Southeast and Midwest states in the U.S. are historically conservative, and they are opposed to the legalization of marijuana in any form, but in recent years, several states such as Florida and Louisiana have been adopting marijuana reform for legalizing medical marijuana. And Alabama is among the 17 states where medical marijuana is still illegal. But new legislation which was introduced last Tuesday in the state Senate by Senator Tim Melson is seeking to authorize medical marijuana.

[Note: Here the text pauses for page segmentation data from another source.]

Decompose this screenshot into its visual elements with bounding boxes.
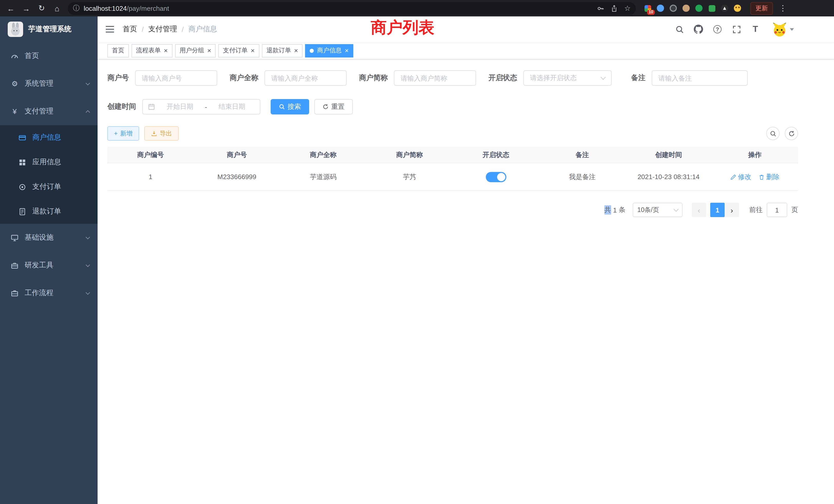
col-header-short-name: 商户简称 — [367, 150, 453, 159]
header-search-icon[interactable] — [674, 24, 685, 35]
reload-icon[interactable]: ↻ — [35, 2, 48, 15]
close-icon[interactable]: × — [164, 47, 168, 54]
close-icon[interactable]: × — [345, 47, 349, 54]
browser-update-button[interactable]: 更新 — [750, 2, 773, 15]
sidebar-logo[interactable]: 芋道管理系统 — [0, 17, 97, 42]
sidebar-item-workflow[interactable]: 工作流程 — [0, 279, 97, 307]
goto-page-input[interactable] — [767, 203, 787, 217]
url-bar[interactable]: ⓘ localhost:1024 /pay/merchant ☆ — [68, 2, 636, 15]
extension-icon-puzzle[interactable]: 10 — [643, 4, 652, 13]
remark-input[interactable] — [652, 70, 748, 86]
extension-icon-ring[interactable] — [668, 4, 678, 13]
col-header-index: 商户编号 — [107, 150, 194, 159]
reset-button[interactable]: 重置 — [314, 99, 353, 114]
create-time-label: 创建时间 — [107, 102, 142, 111]
page-jumper: 前往 页 — [749, 203, 798, 217]
sidebar-item-payment[interactable]: ¥ 支付管理 — [0, 97, 97, 125]
user-menu[interactable] — [772, 22, 794, 37]
extension-icon-smiley[interactable] — [733, 4, 742, 13]
cell-merchant-no: M233666999 — [194, 173, 280, 181]
full-name-label: 商户全称 — [229, 73, 264, 83]
cell-remark: 我是备注 — [539, 172, 625, 181]
merchant-no-label: 商户号 — [107, 73, 135, 83]
search-form-row-2: 创建时间 开始日期 - 结束日期 搜索 — [107, 99, 798, 114]
tab-process-form[interactable]: 流程表单× — [131, 44, 172, 57]
prev-page-button[interactable]: ‹ — [692, 203, 706, 217]
extension-icon-green-circle[interactable] — [694, 4, 704, 13]
close-icon[interactable]: × — [294, 47, 298, 54]
sidebar-item-pay-order[interactable]: 支付订单 — [0, 175, 97, 199]
extension-icon-drop[interactable] — [656, 4, 665, 13]
password-key-icon[interactable] — [597, 4, 605, 12]
add-button[interactable]: + 新增 — [107, 126, 139, 141]
breadcrumb-payment[interactable]: 支付管理 — [148, 25, 177, 34]
sidebar-item-label: 系统管理 — [25, 79, 53, 88]
sidebar-item-system[interactable]: ⚙ 系统管理 — [0, 70, 97, 97]
browser-menu-icon[interactable]: ⋮ — [779, 4, 787, 13]
hamburger-icon[interactable] — [97, 17, 122, 42]
sidebar-item-label: 应用信息 — [32, 158, 61, 167]
search-form-row-1: 商户号 商户全称 商户简称 开启状态 请选择开启状态 — [107, 70, 798, 86]
sidebar-item-refund-order[interactable]: 退款订单 — [0, 199, 97, 224]
cell-short-name: 芋艿 — [367, 172, 453, 181]
toggle-search-icon[interactable] — [766, 127, 780, 140]
chevron-down-icon — [86, 81, 90, 85]
sidebar-item-app-info[interactable]: 应用信息 — [0, 150, 97, 175]
back-icon[interactable]: ← — [4, 2, 18, 15]
avatar — [772, 22, 787, 37]
status-select[interactable]: 请选择开启状态 — [523, 70, 612, 86]
tab-pay-order[interactable]: 支付订单× — [218, 44, 259, 57]
export-button[interactable]: 导出 — [144, 126, 179, 141]
bookmark-star-icon[interactable]: ☆ — [624, 4, 631, 12]
url-host: localhost:1024 — [84, 4, 127, 12]
delete-link[interactable]: 删除 — [759, 172, 780, 181]
sidebar-item-label: 首页 — [25, 51, 39, 61]
forward-icon[interactable]: → — [20, 2, 33, 15]
search-button[interactable]: 搜索 — [271, 99, 309, 114]
help-icon[interactable]: ? — [712, 24, 723, 35]
sidebar-item-devtools[interactable]: 研发工具 — [0, 251, 97, 279]
page-size-select[interactable]: 10条/页 — [633, 203, 682, 217]
app-title: 芋道管理系统 — [28, 25, 71, 34]
sidebar-item-label: 支付订单 — [32, 182, 61, 191]
close-icon[interactable]: × — [250, 47, 255, 54]
edit-link[interactable]: 修改 — [730, 172, 751, 181]
fullscreen-icon[interactable] — [731, 24, 742, 35]
short-name-input[interactable] — [394, 70, 476, 86]
home-icon[interactable]: ⌂ — [50, 2, 64, 15]
cell-actions: 修改 删除 — [712, 172, 798, 181]
sidebar-item-infra[interactable]: 基础设施 — [0, 224, 97, 251]
close-icon[interactable]: × — [207, 47, 211, 54]
share-icon[interactable] — [611, 4, 618, 12]
tab-home[interactable]: 首页 — [107, 44, 129, 57]
tab-user-group[interactable]: 用户分组× — [175, 44, 216, 57]
font-size-icon[interactable]: T — [750, 24, 761, 35]
status-toggle[interactable] — [486, 172, 506, 182]
filter-short-name: 商户简称 — [359, 70, 476, 86]
merchant-no-input[interactable] — [135, 70, 217, 86]
sidebar-item-label: 商户信息 — [32, 133, 61, 142]
chevron-up-icon — [86, 110, 90, 115]
full-name-input[interactable] — [264, 70, 347, 86]
extension-icon-green-square[interactable] — [707, 4, 717, 13]
table-tools — [766, 127, 798, 140]
extension-icon-avatar[interactable] — [681, 4, 691, 13]
page-number-1[interactable]: 1 — [710, 203, 725, 217]
screen: ← → ↻ ⌂ ⓘ localhost:1024 /pay/merchant ☆… — [0, 0, 834, 504]
breadcrumb: 首页 / 支付管理 / 商户信息 — [123, 25, 217, 34]
grid-icon — [19, 158, 26, 166]
table-header-row: 商户编号 商户号 商户全称 商户简称 开启状态 备注 创建时间 操作 — [107, 147, 798, 163]
extension-icon-pinwheel[interactable] — [720, 4, 729, 13]
next-page-button[interactable]: › — [725, 203, 739, 217]
tab-refund-order[interactable]: 退款订单× — [262, 44, 303, 57]
refresh-icon[interactable] — [785, 127, 798, 140]
omnibox-actions: ☆ — [597, 4, 631, 12]
sidebar-item-merchant-info[interactable]: 商户信息 — [0, 125, 97, 150]
date-range-picker[interactable]: 开始日期 - 结束日期 — [142, 99, 260, 114]
breadcrumb-home[interactable]: 首页 — [123, 25, 137, 34]
site-info-icon[interactable]: ⓘ — [73, 4, 80, 13]
sidebar-item-home[interactable]: 首页 — [0, 42, 97, 70]
github-icon[interactable] — [693, 24, 704, 35]
tab-merchant-info[interactable]: 商户信息× — [305, 44, 353, 57]
breadcrumb-separator: / — [182, 25, 184, 33]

The legislation SB 165, which would establish the Compassion Act, would allow the state of Alabama to legalize certain forms of medical cannabis, create cultivation programs, and administer and tax the sales of marijuana products. However, even if the bill is approved, people are not expected to smoke or vape weed legally within the state.
The bill was introduced last week following an intensive study by a commission composed of doctors, legislators, and lawyers. The study commission was chaired by Senator Melson.
The bill states that people with specific ailments or conditions such as anxiety, cancer, and other chronic conditions would be allowed to get a medical marijuana card. However, the legislation prohibits any form of marijuana smoking, vaping, or edibles within the state. The type of marijuana products patients’ are allowed to consume include pills, gelatinous cubes or lozenges, topicals ( creams or oils), suppositories, transdermal patches, nebulizers, and inhalers.
Patients who do not suffer from any of the conditions listed on the list of qualifying conditions within the state could appeal to the board for special considerations.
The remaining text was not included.